When I gorged myself on the rule base as a preliminary step to learning, it was surprisingly easy to take out just the headline and the body of the text. As an unanticipated but pleasant side effect, the back matter, table of contents, and index were also deemed “not headings or text”. → Then go to Extracting text from book PDFs using machine learning to make it work for another book.
2018-09-30
- line continuation model line continuation judgment wrong in thinking Here’s what the actual data looks like :
^L Purpose of this book
iii
Purpose of this book
I would like a good reference book on intellectual production techniques. I teach intellectual production techniques to others.
Sometimes I would like to have a book to recommend.

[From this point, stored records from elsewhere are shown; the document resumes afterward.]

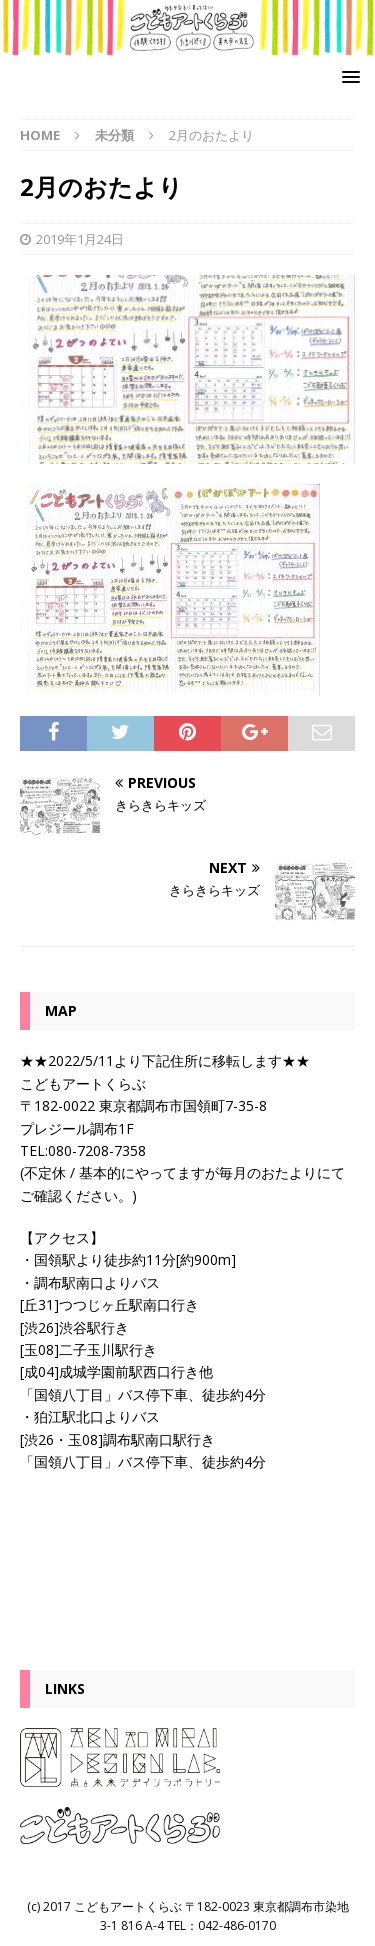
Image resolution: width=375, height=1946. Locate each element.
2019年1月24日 (80, 239)
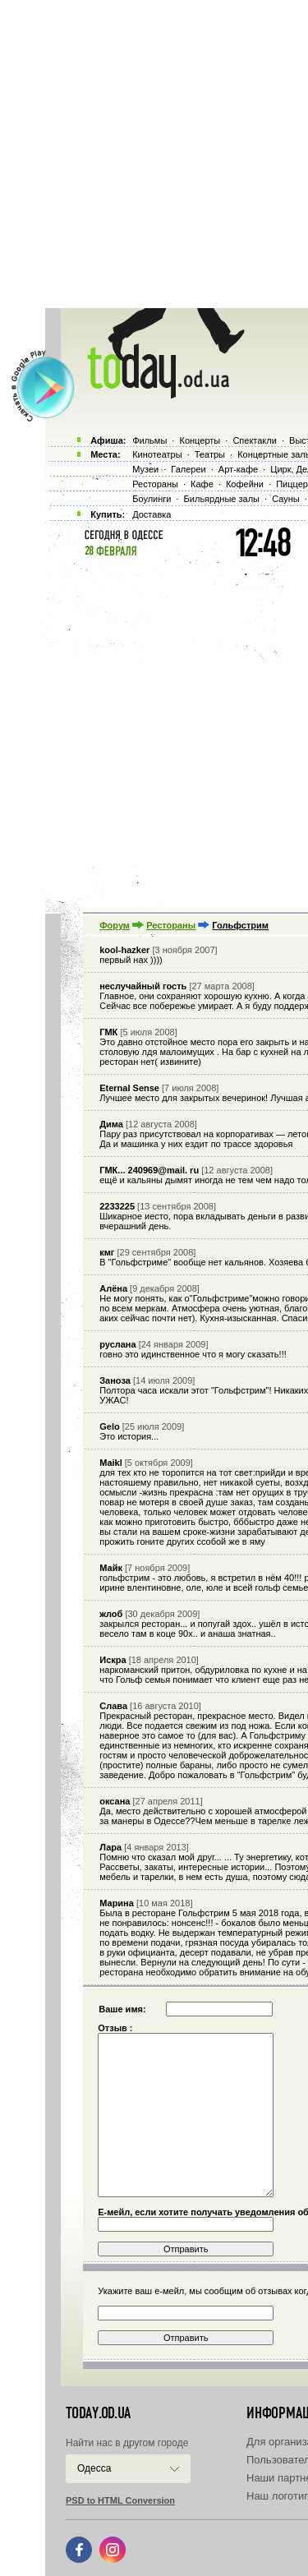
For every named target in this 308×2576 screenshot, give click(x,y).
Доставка (151, 514)
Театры (210, 454)
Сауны (286, 499)
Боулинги (151, 499)
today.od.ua (98, 2413)
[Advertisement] (154, 154)
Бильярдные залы (222, 499)
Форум (114, 925)
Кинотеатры (157, 454)
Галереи (188, 469)
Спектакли (254, 440)
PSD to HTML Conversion (120, 2500)
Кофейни (245, 484)
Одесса (94, 2468)
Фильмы (149, 440)
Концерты (199, 440)
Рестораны (170, 925)
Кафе (202, 484)
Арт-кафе (238, 469)
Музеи (145, 469)
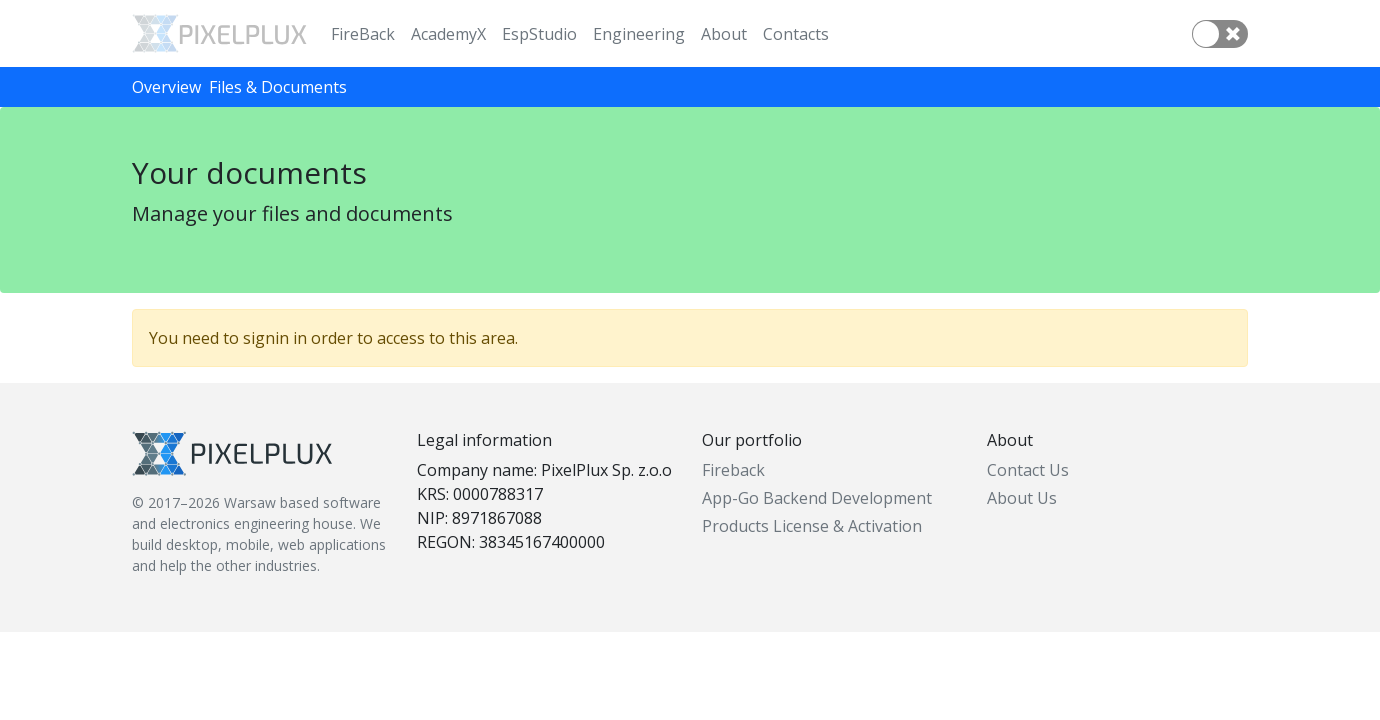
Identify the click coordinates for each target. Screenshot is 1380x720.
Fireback (733, 470)
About (724, 34)
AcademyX (448, 34)
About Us (1022, 498)
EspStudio (539, 34)
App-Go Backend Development (817, 498)
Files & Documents (278, 87)
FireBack (363, 34)
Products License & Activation (812, 526)
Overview (166, 87)
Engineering (639, 34)
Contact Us (1028, 470)
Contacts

I have been engaged in intellectual productivity research at Cybozu for 10 yearsNote 1.
As part of my duties, I organize my thoughts and ideas at the Kyoto University Summer Design School.

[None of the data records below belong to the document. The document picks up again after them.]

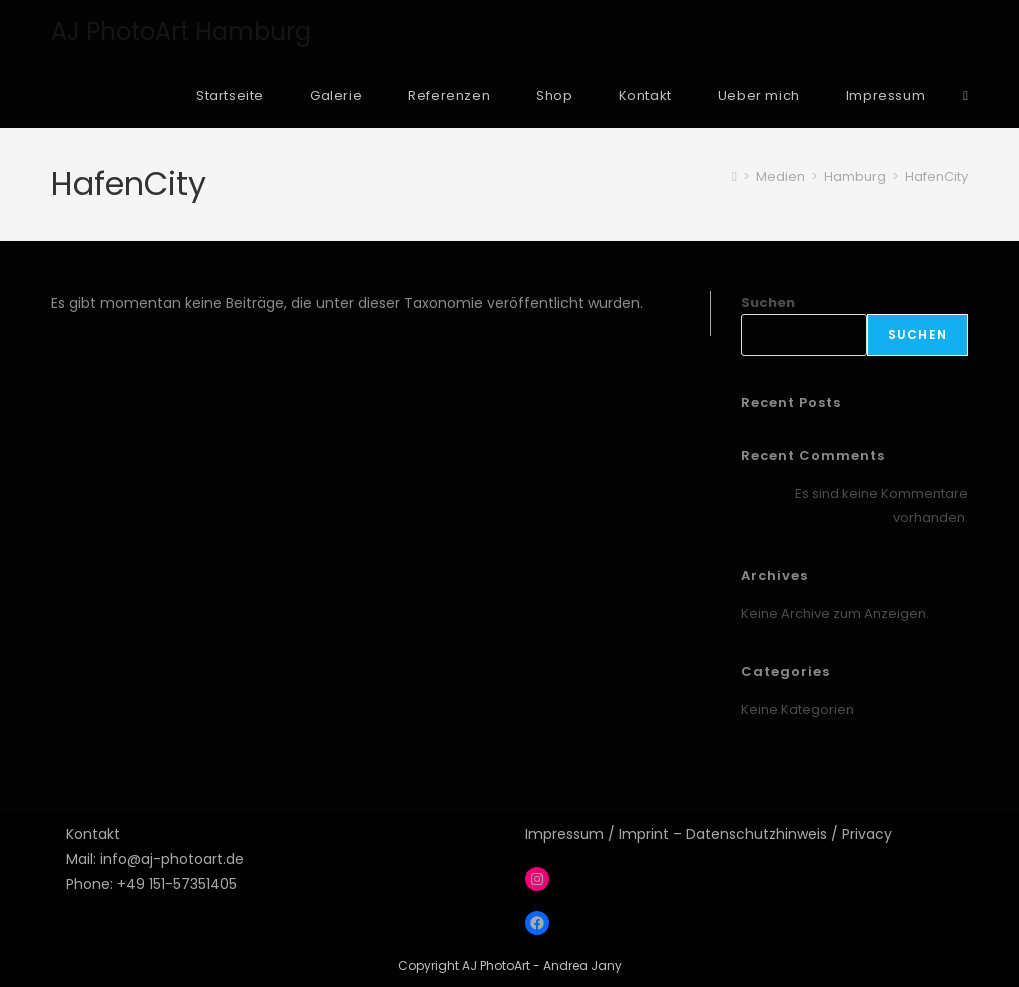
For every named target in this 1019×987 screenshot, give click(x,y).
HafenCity (936, 176)
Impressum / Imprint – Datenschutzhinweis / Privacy (708, 834)
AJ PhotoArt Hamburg (181, 31)
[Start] (734, 176)
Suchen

The difference is whether it can be incorporated into a “sentence” before the lines are connected or not. The only way to determine whether lines are connected or not is to “connect them directly or connect them with spaces”, so if you create a language model after morphological analysis of the connected items into a word sequence, the model will fray from there.

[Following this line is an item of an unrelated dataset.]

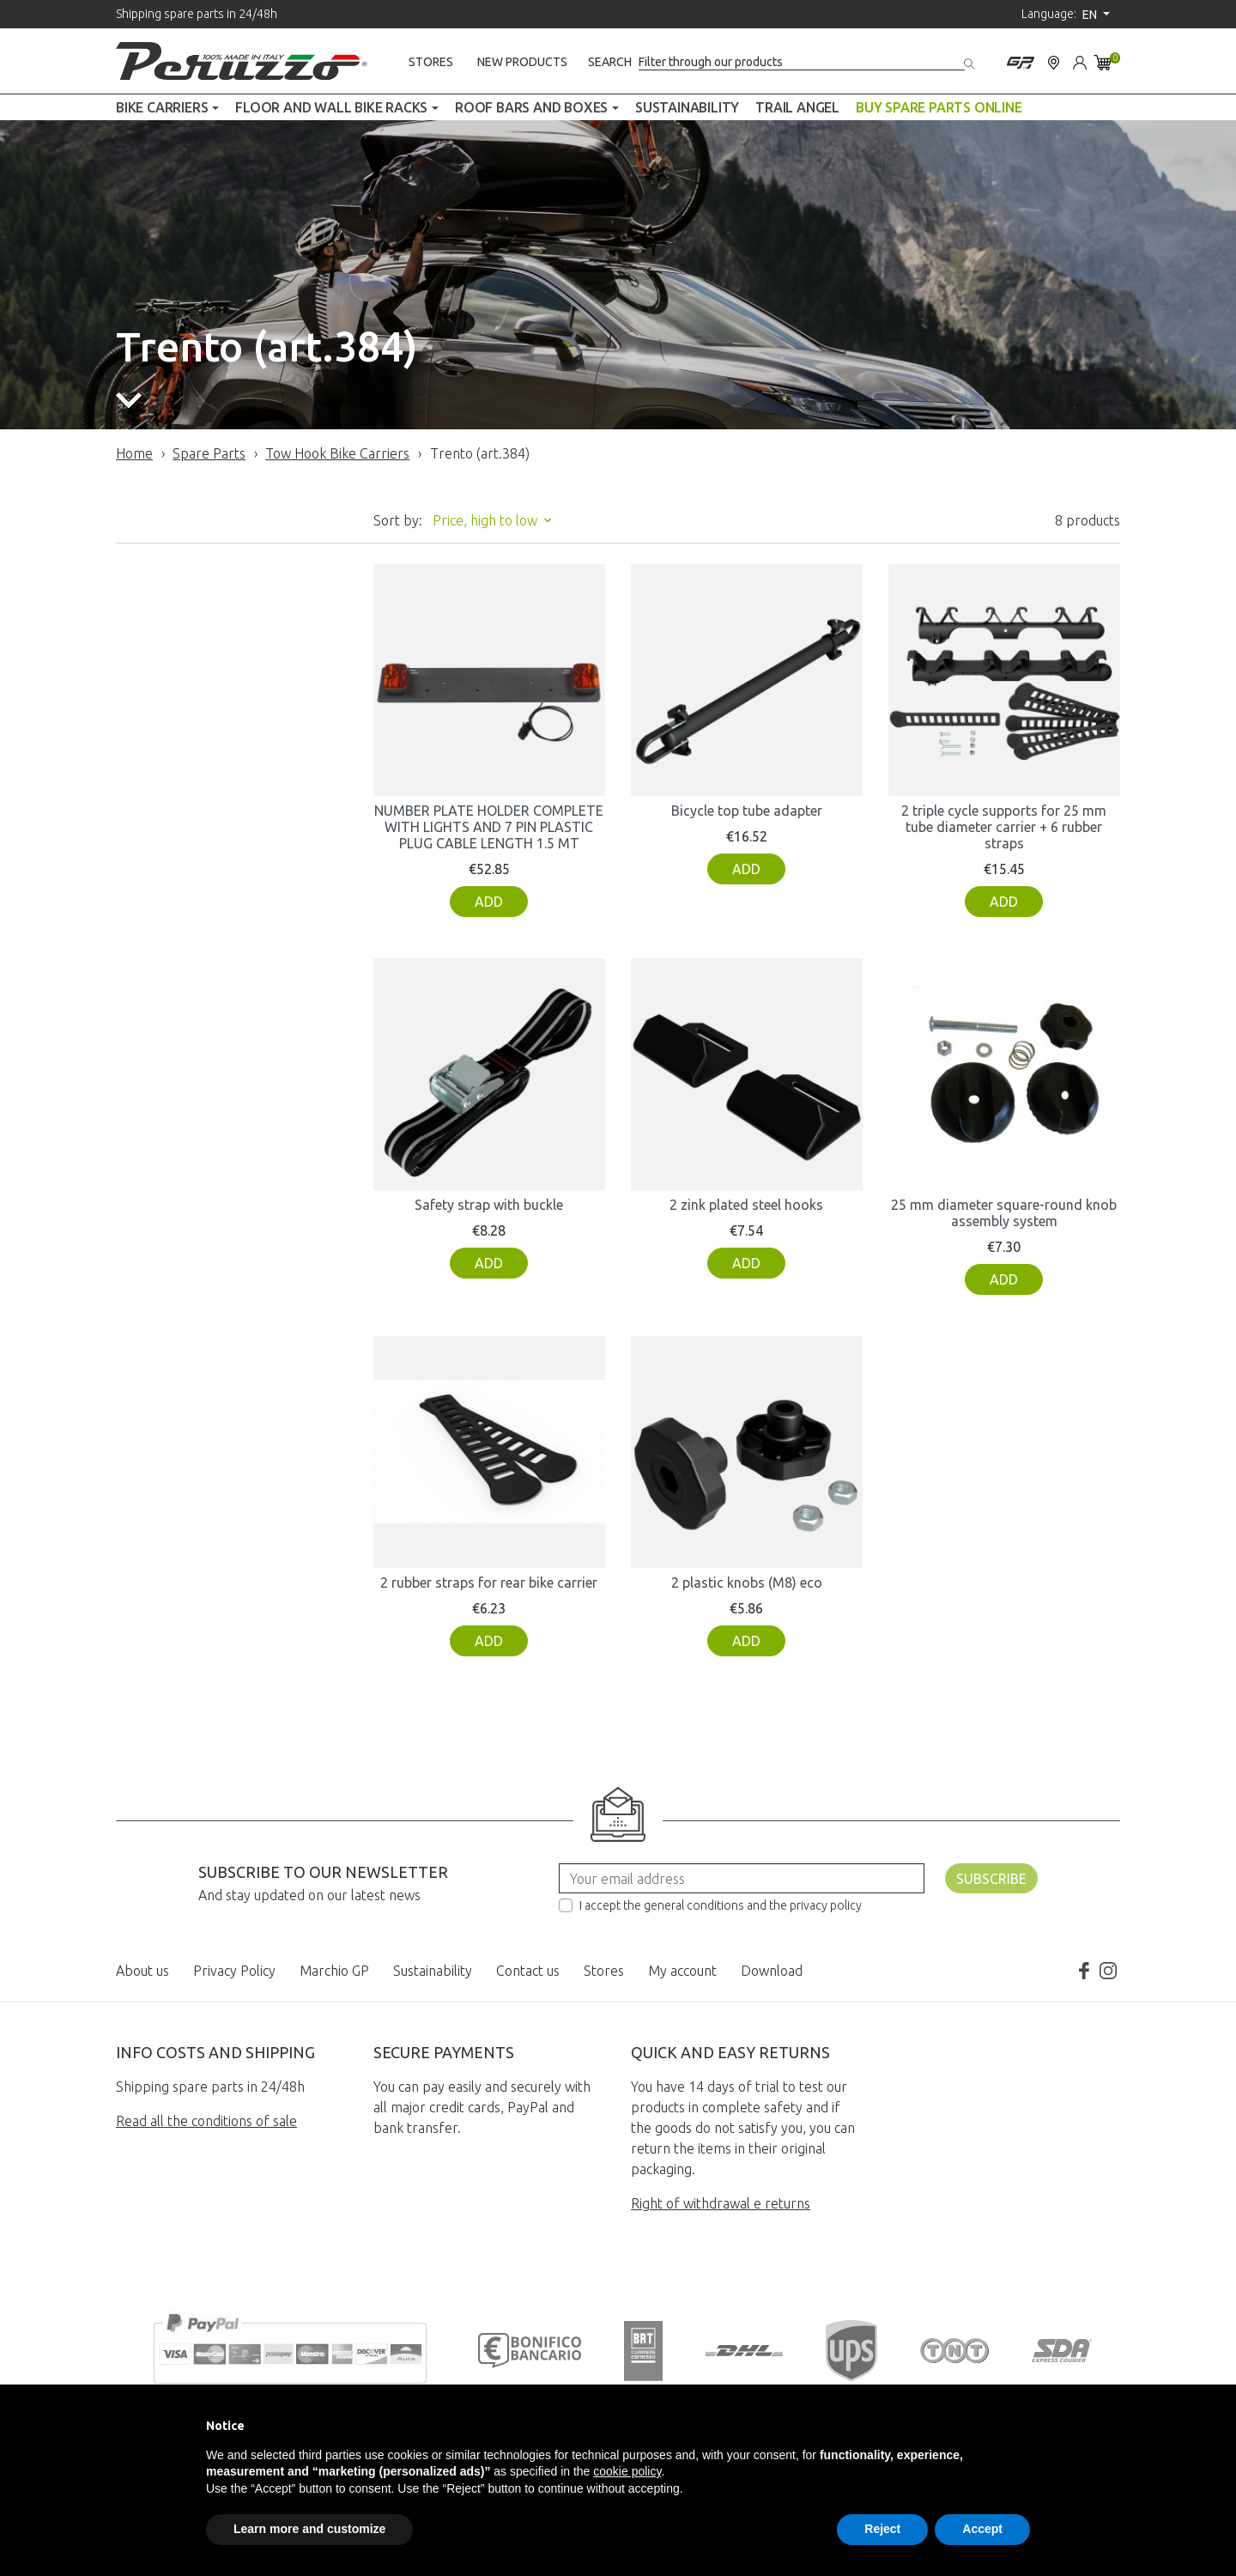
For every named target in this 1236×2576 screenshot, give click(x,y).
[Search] (802, 62)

- Character-based, word-based
- Understanding Books
- A line beginning with “Note” at the end of a page is a footnote
- column (e.g. in newspaper)
- Footnotes occur in the middle of the page
LSTM Output
-
I prefer to do 50mm x 38mm fusen Chapter 1: The driving force that turns the cycle to learn new things:Motivation 8 Chapter 1: The three ways of information gathering to learn new things, how to allocate the three ways of information gathering, as you want to continue where you turn the conversation, you may learn the 1964. This is the birth of the phrase “30 seconds per book”, which means 30 seconds for just one page, and the two hours will be over.
Part of original data
… But it is not. First of all, the top priority is excellence, and that Chapter 7: Deciding What to Learn Yourself Management Strategies 234. Chapter 7: Deciding What to Learn is a Self-Management Strategy 235 and thus an opportunity for growthNote 15… Ah, I see. So that’s how it is. Chapter titles and other page numbers at the end of even-numbered pages and at the beginning of odd-numbered pages
This page is auto-translated from /nishio/ページの行ベース言語モデル using DeepL. If you looks something interesting but the auto-translated English is not good enough to understand it, feel free to let me know at @nishio_en. I’m very happy to spread my thought to non-Japanese readers.